TASK STATEMENT: Between the line containing "beyinler, belirsiz ve" and the line containing "sunacağı eşsiz yetenekleri" lies a run of lines; give that run again exactly, with both of those lines, and nothing else from the entries below.

====== RECORDED INFORMATION ======

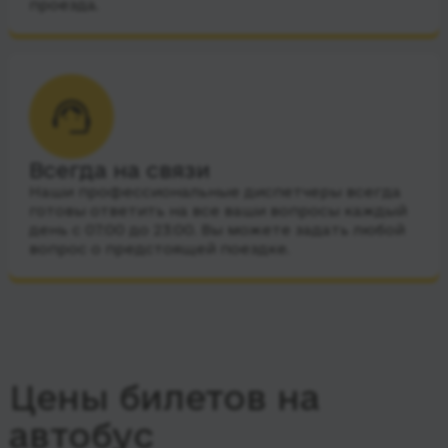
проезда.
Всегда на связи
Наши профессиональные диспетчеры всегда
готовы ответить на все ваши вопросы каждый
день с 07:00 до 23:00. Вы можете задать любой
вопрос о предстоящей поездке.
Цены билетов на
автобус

======
====== RECORDED INFORMATION ======

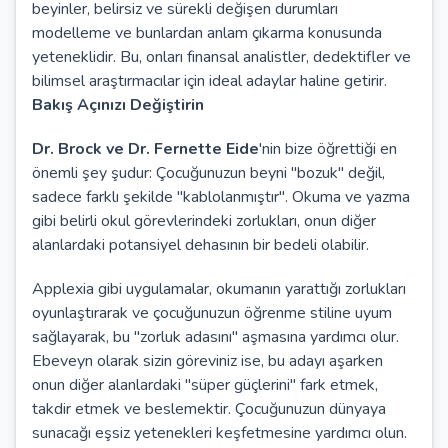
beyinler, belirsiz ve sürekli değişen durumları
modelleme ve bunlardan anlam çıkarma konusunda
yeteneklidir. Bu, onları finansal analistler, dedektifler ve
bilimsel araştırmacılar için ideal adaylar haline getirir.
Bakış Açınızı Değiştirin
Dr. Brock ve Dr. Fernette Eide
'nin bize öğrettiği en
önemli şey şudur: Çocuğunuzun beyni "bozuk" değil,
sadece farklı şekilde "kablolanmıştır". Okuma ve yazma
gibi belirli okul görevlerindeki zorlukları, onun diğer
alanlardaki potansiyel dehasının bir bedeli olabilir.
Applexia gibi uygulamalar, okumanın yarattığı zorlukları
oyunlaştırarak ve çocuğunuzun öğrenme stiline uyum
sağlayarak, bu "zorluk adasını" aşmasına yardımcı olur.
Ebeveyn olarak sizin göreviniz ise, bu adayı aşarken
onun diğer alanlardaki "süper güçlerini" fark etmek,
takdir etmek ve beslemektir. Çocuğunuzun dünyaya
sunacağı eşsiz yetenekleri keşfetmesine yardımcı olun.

======
====== RECORDED INFORMATION ======

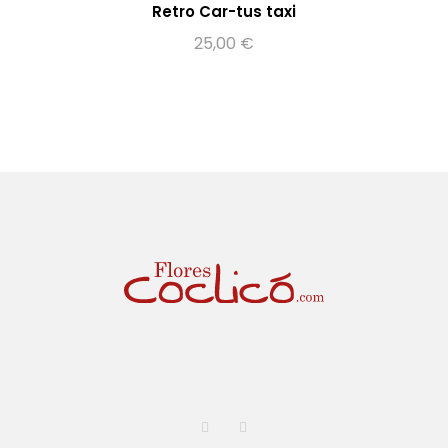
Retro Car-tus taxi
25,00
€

======

RESPONSE FOR THIS EXERCISE:
beyinler, belirsiz ve sürekli değişen durumları
modelleme ve bunlardan anlam çıkarma konusunda
yeteneklidir. Bu, onları finansal analistler, dedektifler ve
bilimsel araştırmacılar için ideal adaylar haline getirir.
Bakış Açınızı Değiştirin
Dr. Brock ve Dr. Fernette Eide
'nin bize öğrettiği en
önemli şey şudur: Çocuğunuzun beyni "bozuk" değil,
sadece farklı şekilde "kablolanmıştır". Okuma ve yazma
gibi belirli okul görevlerindeki zorlukları, onun diğer
alanlardaki potansiyel dehasının bir bedeli olabilir.
Applexia gibi uygulamalar, okumanın yarattığı zorlukları
oyunlaştırarak ve çocuğunuzun öğrenme stiline uyum
sağlayarak, bu "zorluk adasını" aşmasına yardımcı olur.
Ebeveyn olarak sizin göreviniz ise, bu adayı aşarken
onun diğer alanlardaki "süper güçlerini" fark etmek,
takdir etmek ve beslemektir. Çocuğunuzun dünyaya
sunacağı eşsiz yetenekleri keşfetmesine yardımcı olun.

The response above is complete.